After the book closed Sunday on the 14th regular-season edition of the Subway Series, the Yankees and Mets went their separate ways. They will not meet again until next May -- unless they play in a real Subway Series in late October.
"Maybe," Alex Rodriguez said when asked about the possibility. "Maybe."
The Yankees' 4-0 victory Sunday at Yankee Stadium -- fueled by Mark Teixeira's third-inning grand slam off Johan Santana and CC Sabathia's eight shutout innings -- evened the season series at 3-3.
It's the sixth time since the series was expanded to a home-and-home in 1999 that the teams left bragging rights to be decided some other way.
"They played us extremely tough in six games," manager Joe Girardi said after the Yankees (43-26) moved into sole possession of first place in the AL East for the first time since April 21. "So there are no bragging rights until, obviously, next year. Unless we are both fortunate enough to see each other a little bit later."
Sabathia (8-3, 3.68 ERA) was brilliant, allowing four hits and two walks with six strikeouts in eight innings.
Teixeira, who toted a .224 average into the game, sent a 1-1 pitch from Santana over the auxiliary scoreboard in left-center for the only runs. It was Teixeira's fifth career grand slam -- his last was Aug. 3, 2008 at Yankee Stadium as a member of the Angels -- and was the Yankees' big league-leading seventh.

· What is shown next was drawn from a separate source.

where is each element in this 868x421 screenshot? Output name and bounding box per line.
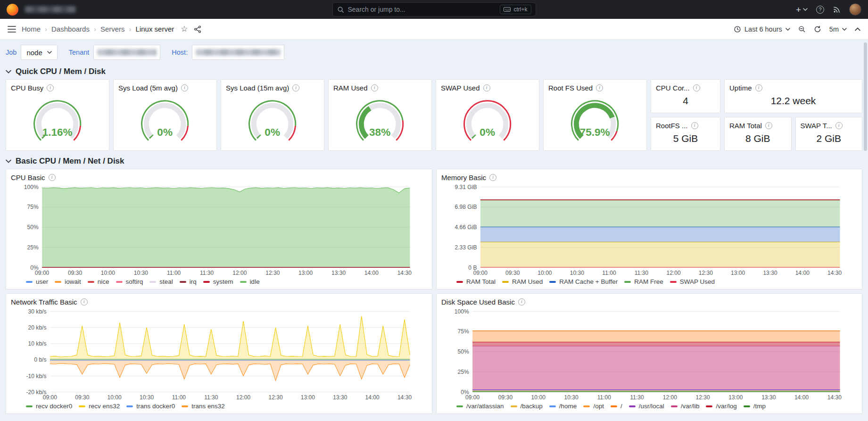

Santana (5-4, 3.31) has given up three grand slams this year after allowing two in his previous 10 seasons.
Almost as painful as the slam was the way the Yankees loaded the bases. After a single to left by Brett Gardner, Derek Jeter reached on a slow roller to third base; whatever chance David Wright had to get Jeter disappeared when he threw wildly to first.
Nick Swisher followed with a push bunt past Santana that Ike Davis fielded and backhand flipped to first. Santana tried to catch the toss on the move, but second baseman Ruben Tejada arrived at the same time and banged into Santana, causing the ball to drop to the dirt and Swisher to get a gift hit.
The Mets (39-30), meanwhile, had few opportunities against Sabathia, who never wilted despite a game-time temperature of 86 degrees and humidity that didn't clear until a 22-minute rain delay before the bottom of the eighth inning.
Their best chance came in the seventh. Davis singled and Jason Bay walked to start the inning. Rod Barajas took a called third strike and protested that the pitch was inside -- which it might have been -- to bring Fernando Tatis to the plate.
Tatis was Manuel's choice to start at designated hitter. The way Tatis has been going, Lady Gaga might have been a better selection, but Manuel had no other righthanded hitters available other than backup catcher Henry Blanco.
Tatis hasn't had a hit since May 23, the final game of the first go-round against the Yankees. Since then, he is 0 for 14 with six strikeouts, including Sunday's inning-ending 5-4-3 double play.
After the rain delay, Mariano Rivera was warming up to close out the victory in a half-filled stadium, which he did in a 1-2-3 ninth. Then the Yankees readied for a flight to Phoenix to play the Diamondbacks starting Monday night while the Mets boarded a bus back to Queens before getting a day off and a series against the Tigers starting Tuesday.